Q: Being from Newcastle, a strong city for underground music for many big artists like you, Patrick Topping and Cristoph, is there any emerging talent you see breaking through in 2017?
A: Mark Jenkyns he’s been involved in the industry for a while now, but he’s really coming through now. He has after maturing loads, his music is banging and he’s also got three huge EPs coming out. But you can really hear that his productions have really evolved over the year. Elliot Adamson is also another young lad who’s churning out huge tracks left, right and centre. He’s really found his style from the get-go. You’ve to most definitely keep an eye out for that guy.
Q: With the re-opening of fabric and the battle it took to get it back, it kind of gives a clear example of how strong the scene is on an international scale. Would you agree?
A: Completely mate. The governments are just so disconnected to the actual public. There’s so much money put into these huge corporations & business’s, but they forget what the people actually want. What conditions fabric is going to be like when it re-opens I don’t know. Fabric was like a fortress to get into in the first place. It’s one of the most tightly run, strict clubs I’ve ever been to. If fabric lost their licence, god knows who should be keeping their licence.
Q: There’s also the opening of the new 5,000 capacity venue in Docklands ‘Printworks’. Do you feel 2017 is going to be one of the biggest years for London?
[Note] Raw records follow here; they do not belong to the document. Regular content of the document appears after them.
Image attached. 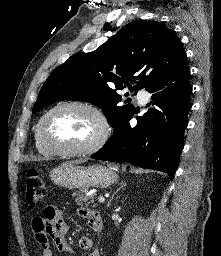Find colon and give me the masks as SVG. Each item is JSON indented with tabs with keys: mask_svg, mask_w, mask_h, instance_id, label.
<instances>
[{
	"mask_svg": "<svg viewBox=\"0 0 221 256\" xmlns=\"http://www.w3.org/2000/svg\"><path fill=\"white\" fill-rule=\"evenodd\" d=\"M26 203L28 207L35 208L45 197L46 187L39 172L31 168L25 176Z\"/></svg>",
	"mask_w": 221,
	"mask_h": 256,
	"instance_id": "5ec220e1",
	"label": "colon"
}]
</instances>
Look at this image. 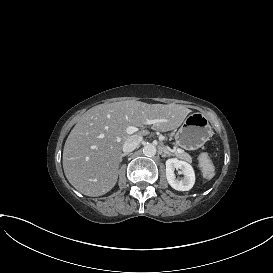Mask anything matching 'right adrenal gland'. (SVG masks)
<instances>
[{
	"mask_svg": "<svg viewBox=\"0 0 273 273\" xmlns=\"http://www.w3.org/2000/svg\"><path fill=\"white\" fill-rule=\"evenodd\" d=\"M125 155H127V153H123V154L121 155V161H122V157L125 156Z\"/></svg>",
	"mask_w": 273,
	"mask_h": 273,
	"instance_id": "right-adrenal-gland-1",
	"label": "right adrenal gland"
}]
</instances>
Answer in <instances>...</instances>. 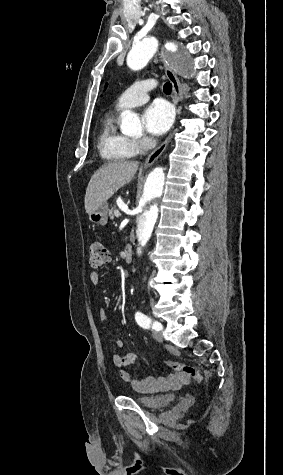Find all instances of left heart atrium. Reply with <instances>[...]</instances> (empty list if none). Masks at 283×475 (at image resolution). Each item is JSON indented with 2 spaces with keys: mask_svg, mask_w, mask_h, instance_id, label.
<instances>
[{
  "mask_svg": "<svg viewBox=\"0 0 283 475\" xmlns=\"http://www.w3.org/2000/svg\"><path fill=\"white\" fill-rule=\"evenodd\" d=\"M175 120L173 106L165 100H156L144 111L145 130L152 136L159 137L167 133Z\"/></svg>",
  "mask_w": 283,
  "mask_h": 475,
  "instance_id": "left-heart-atrium-1",
  "label": "left heart atrium"
}]
</instances>
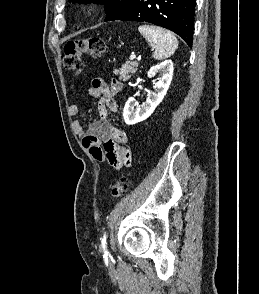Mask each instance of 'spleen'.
<instances>
[{
    "instance_id": "1",
    "label": "spleen",
    "mask_w": 259,
    "mask_h": 294,
    "mask_svg": "<svg viewBox=\"0 0 259 294\" xmlns=\"http://www.w3.org/2000/svg\"><path fill=\"white\" fill-rule=\"evenodd\" d=\"M138 31L154 49L153 57L162 60L170 57L178 47V40L175 35L166 29L153 25H142Z\"/></svg>"
}]
</instances>
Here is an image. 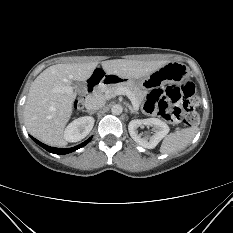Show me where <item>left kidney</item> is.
Segmentation results:
<instances>
[{"label": "left kidney", "mask_w": 233, "mask_h": 233, "mask_svg": "<svg viewBox=\"0 0 233 233\" xmlns=\"http://www.w3.org/2000/svg\"><path fill=\"white\" fill-rule=\"evenodd\" d=\"M143 125L153 126L154 134L149 138H141L138 134V127ZM129 134L132 139L140 146L153 149L168 134V125L158 118L135 119L131 120L128 125Z\"/></svg>", "instance_id": "left-kidney-1"}]
</instances>
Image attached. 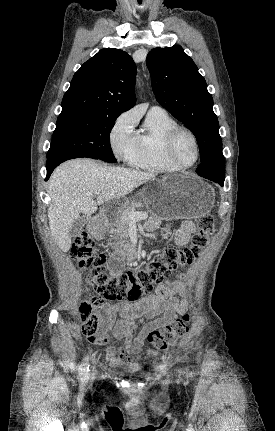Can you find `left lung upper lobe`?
Masks as SVG:
<instances>
[{"label":"left lung upper lobe","mask_w":275,"mask_h":431,"mask_svg":"<svg viewBox=\"0 0 275 431\" xmlns=\"http://www.w3.org/2000/svg\"><path fill=\"white\" fill-rule=\"evenodd\" d=\"M157 101L195 135L201 156L200 176H224L222 140L213 98L193 60L181 46L155 48L147 55Z\"/></svg>","instance_id":"5c2ea615"}]
</instances>
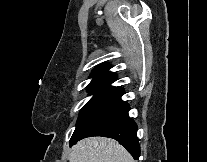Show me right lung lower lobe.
Listing matches in <instances>:
<instances>
[{
    "label": "right lung lower lobe",
    "mask_w": 207,
    "mask_h": 162,
    "mask_svg": "<svg viewBox=\"0 0 207 162\" xmlns=\"http://www.w3.org/2000/svg\"><path fill=\"white\" fill-rule=\"evenodd\" d=\"M124 93L117 88L82 123L72 136L70 145L90 136L110 137L119 141L135 160L140 156L137 125L129 118V105L121 100Z\"/></svg>",
    "instance_id": "obj_1"
}]
</instances>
A: It’s funny isn’t it, a few weeks ago everyone thought “This is the end of London, where do we go from here etc”. But now all of the sudden there’s clubs popping up everywhere. It’s just coming back to the way it was swiftly. I always say it in an interview ”We will always find a way to rave in London” because that’s what we do. We haven’t got the beach, we haven’t got the nice park, we haven’t got the lovely weather. We’ve got clubs & we’ve got music & this is what we do. And without it life is pretty fucking grim.
Q: Having previously played in fabric, what was one of the best moments for you?
A: The first time I played in room 1 I absolutely loved it. Playing in room 1 was just next level. But my favourite raving time had to be 2 years ago at the birthday when I watched Matthew Jonson play live. It was hands down the best set I’ve ever seen to this day.
Q: And just one more question before we sign off. Any big plans for the year of 2017 on a personal basis?
A: Of course lots of new exciting festivals to play at but mainly focused on FourThirtyTwo. I want to get everything up & running the way I visioned it. Getting the releases consistent and maybe at some stage getting the brand over to Ibiza at some point.
Q: That’s everything from me Richy. Thanks so much for chatting to us. Enjoy your day!
A: Thank you very much mate. Have a wonderful week!